Basic preventive measures for motor vehicles are as follows: Government mandated frame construction designed to absorb a certain level of impact in the event of an accident. Bright lights on the front, rear and sides. High beam low beam, emergency flashers, loud horn. Seat belt restraints and air bags. I should also mention here that even the roads themselves are designed to protect the motorist by using railing and other devices to keep vehicles from accidentally going off the road or highway.

Now let's look at the cyclist and what respect has been given them to use public roads. A "bicycle" is recognized by most governmental jurisdictions. They make laws to protect the cyclist and give them the right to use the road. They must follow general rules of the road ( like motorists ) Those rules give them right of way in certain situations but for the most part they must operate the bike in a reasonable manner.

Okay lets look at the safety measures being given to cyclist by the general public; Well, not a long list here. Bikes come with reflectors front and rear along with some spoke reflectors. As far as equipment goes if a cyclist wants more he has to buy it himself.

Now lets look at what is done for the cyclist when he is riding on the road. Depending on where you live this may vary but where I live some roads have nice shoulders and some have none. When there are no shoulders the cyclist must ride more into the road. This of course puts them in more danger. Some places have paved bike trail and/or bike lanes on major roads. While this is nice it is by no means the general rule. Bike lanes are usually nothing more than painted lines on the road surface. More often than not most motorist just ignore them if no cyclist is present. ( and sometimes even when a cyclist is present )

All things considered, the cyclist is getting the short end of the stick when it comes to getting "road respect ". Well we can't weld metal to their bikes and attach an air bag system cause it just wouldn't work ( need I say ).

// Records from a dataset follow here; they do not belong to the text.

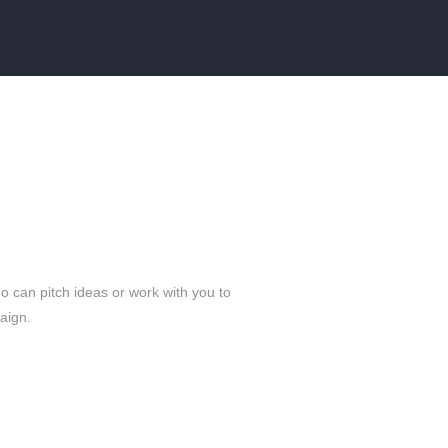
 can pitch ideas or work with you to
paign.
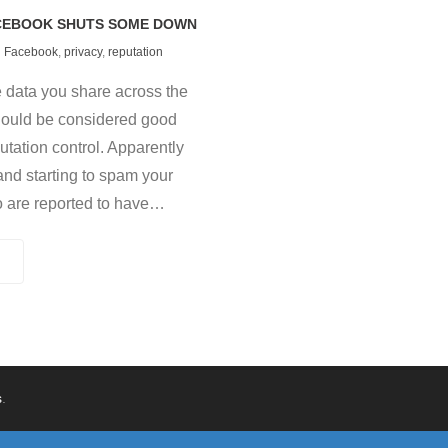
ACEBOOK SHUTS SOME DOWN
Facebook
,
privacy
,
reputation
he data you share across the
hould be considered good
utation control. Apparently
and starting to spam your
o are reported to have
…
s
.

That said what are you gonna do to give parity to the cyclist? When it comes to "publicly provided/mandated" safety precautions the cyclist is obviously coming out on the short end. A crash impact that would barely scratch a motorist ( in his car ) could easily kill or maim a cyclist. The ONLY reasonable option that the cyclist has at his disposal is to increase his visual presence while on the road.

Special bright clothing, lights and so forth can do wonders to help. The problem is , even with good lights ( front and back ) and bright clothing a cyclists' presence can sometimes get lost in the mix of traffic and off road distractions. To give the cyclist his "Just Due Respect", you need to give him/her something that will bring them over the top and get them seen. A bright flashing light will do that. It really ain't all that big a thing but properly used magnifies his road presence ten fold.

I encounter flashing lights everyday while driving down the road. That said I'm sure I'm not the only one. Last time I checked I still haven't seen anyone running off the road or having eye surgery because they saw a bright flashing light while driving down the road.